*** Block opens ***

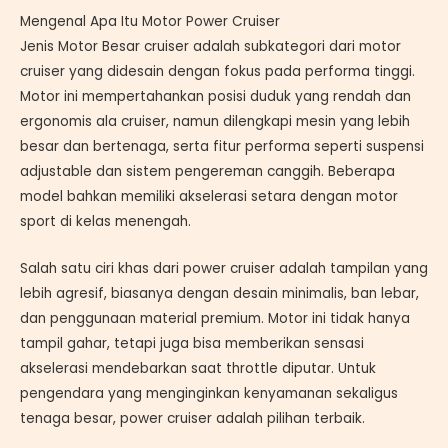
Mengenal Apa Itu Motor Power Cruiser
Jenis Motor Besar cruiser adalah subkategori dari motor
cruiser yang didesain dengan fokus pada performa tinggi.
Motor ini mempertahankan posisi duduk yang rendah dan
ergonomis ala cruiser, namun dilengkapi mesin yang lebih
besar dan bertenaga, serta fitur performa seperti suspensi
adjustable dan sistem pengereman canggih. Beberapa
model bahkan memiliki akselerasi setara dengan motor
sport di kelas menengah.
Salah satu ciri khas dari power cruiser adalah tampilan yang
lebih agresif, biasanya dengan desain minimalis, ban lebar,
dan penggunaan material premium. Motor ini tidak hanya
tampil gahar, tetapi juga bisa memberikan sensasi
akselerasi mendebarkan saat throttle diputar. Untuk
pengendara yang menginginkan kenyamanan sekaligus
tenaga besar, power cruiser adalah pilihan terbaik.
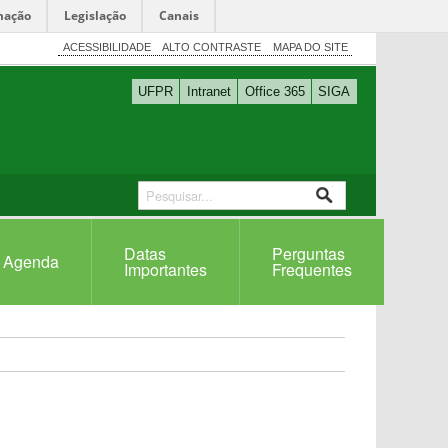
mação
Legislação
Canais
ACESSIBILIDADE
ALTO CONTRASTE
MAPA DO SITE
UFPR
Intranet
Office 365
SIGA
Datas
Perguntas
Agenda
Importantes
Frequentes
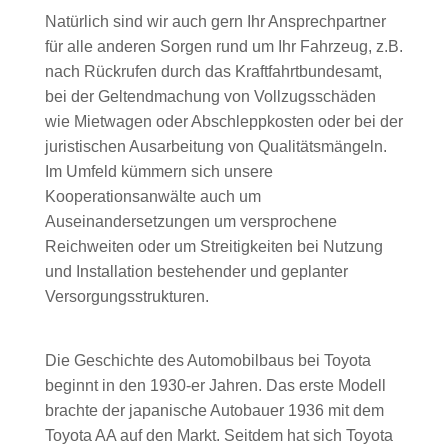
Natürlich sind wir auch gern Ihr Ansprechpartner
für alle anderen Sorgen rund um Ihr Fahrzeug, z.B.
nach Rückrufen durch das Kraftfahrtbundesamt,
bei der Geltendmachung von Vollzugsschäden
wie Mietwagen oder Abschleppkosten oder bei der
juristischen Ausarbeitung von Qualitätsmängeln.
Im Umfeld kümmern sich unsere
Kooperationsanwälte auch um
Auseinandersetzungen um versprochene
Reichweiten oder um Streitigkeiten bei Nutzung
und Installation bestehender und geplanter
Versorgungsstrukturen.
Die Geschichte des Automobilbaus bei Toyota
beginnt in den 1930-er Jahren. Das erste Modell
brachte der japanische Autobauer 1936 mit dem
Toyota AA auf den Markt. Seitdem hat sich Toyota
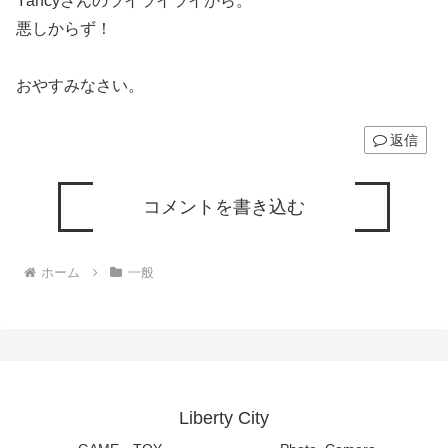
Yancyさんのライライライから。
悪しからず！
おやすみなさい。
返信
コメントを書き込む
ホーム
一般
Liberty City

*** Block closes ***

Your task is to repeat, word for word and with no picture, every line from the one that contains "Die Geschichte des Automobilbaus bei Toyota" through the last line of the data.

> _Exercise output_
Die Geschichte des Automobilbaus bei Toyota
beginnt in den 1930-er Jahren. Das erste Modell
brachte der japanische Autobauer 1936 mit dem
Toyota AA auf den Markt. Seitdem hat sich Toyota
Yancyさんのライライライから。
悪しからず！
おやすみなさい。
返信
コメントを書き込む
ホーム
一般
Liberty City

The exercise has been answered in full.